STUDENTS do not have the right 'not to be offended', the head of Oxford University has said, as she called for universities to defend free speech on campus.

Instead of complaining if they do not feel comfortable with someone's views, students should challenge that person and attempt to change their mind, according to Professor Louise Richardson.

Universities should be places where students are exposed to different viewpoints and opinions, she suggested.

Addressing the Times Higher Education's World Academic Summit, Prof Richardson said: "Universities must not be seen as bastions of a particular political perspective.

"We must be open to the expression of all legal views and be prepared to subject these views to reasoned arguments.

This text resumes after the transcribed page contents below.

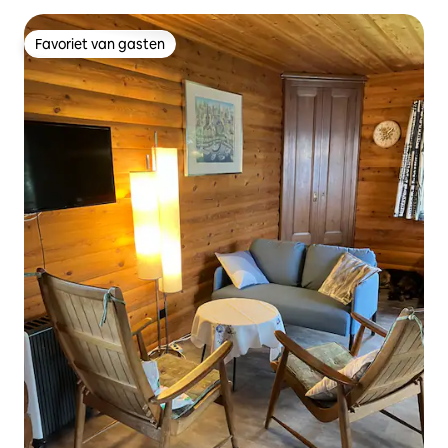
Favoriet van gasten
Favoriet van gasten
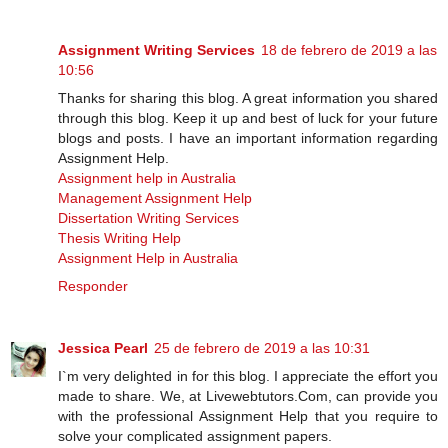
Assignment Writing Services
18 de febrero de 2019 a las
10:56
Thanks for sharing this blog. A great information you shared
through this blog. Keep it up and best of luck for your future
blogs and posts. I have an important information regarding
Assignment Help.
Assignment help in Australia
Management Assignment Help
Dissertation Writing Services
Thesis Writing Help
Assignment Help in Australia
Responder
Jessica Pearl
25 de febrero de 2019 a las 10:31
I`m very delighted in for this blog. I appreciate the effort you
made to share. We, at Livewebtutors.Com, can provide you
with the professional Assignment Help that you require to
solve your complicated assignment papers.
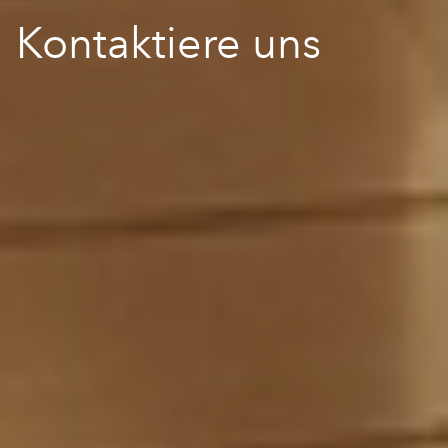
Kontaktiere uns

"As teachers, we must model to our students how to respond to views they find objectionable, not to avoid them.

"We must be robust in defending free speech against those who wish to constrain it, whether that be a government in a well-intentioned effort to prevent radicalisation, or students claiming a right not to be offended. There should be no such right in universities."

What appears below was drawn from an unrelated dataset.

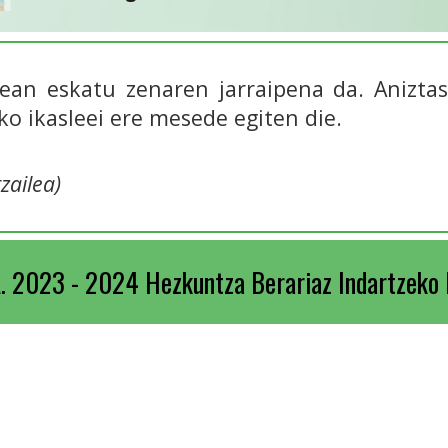
ean eskatu zenaren jarraipena da. Anizta
ako ikasleei ere mesede egiten die.
zailea)
 2023 - 2024 Hezkuntza Berariaz Indartzeko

In response to a question on the issue, she later added: "I have had many conversations with students who have come to me and say they don't feel comfortable because their professor has expressed views against homosexuality. They don't feel comfortable being in the classroom with somebody with those views.

"And I say 'I'm sorry, but my job is not to make you feel comfortable. Education is not about being comfortable. In fact, I'm interested in making you uncomfortable. And if you don't like his views, you challenge them and engage with them and figure out how a smart person like that can have views like that. And figure out how you can persuade him to change his mind'.

"It is difficult but it is absolutely what we have to do if we believe in what we say."